> _What you will do_:
The required output is the line with "to a healthier environment for everyone." and each line that follows it to the end of the entries below, copied exactly and with nothing added.

□ □ □

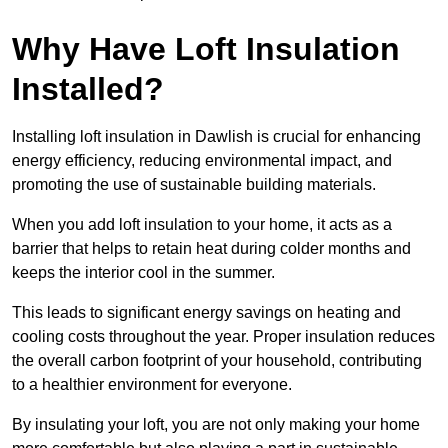
Why Have Loft Insulation
Installed?
Installing loft insulation in Dawlish is crucial for enhancing
energy efficiency, reducing environmental impact, and
promoting the use of sustainable building materials.
When you add loft insulation to your home, it acts as a
barrier that helps to retain heat during colder months and
keeps the interior cool in the summer.
This leads to significant energy savings on heating and
cooling costs throughout the year. Proper insulation reduces
the overall carbon footprint of your household, contributing
to a healthier environment for everyone.
By insulating your loft, you are not only making your home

□ □ □

> _Written reply_:
to a healthier environment for everyone.
By insulating your loft, you are not only making your home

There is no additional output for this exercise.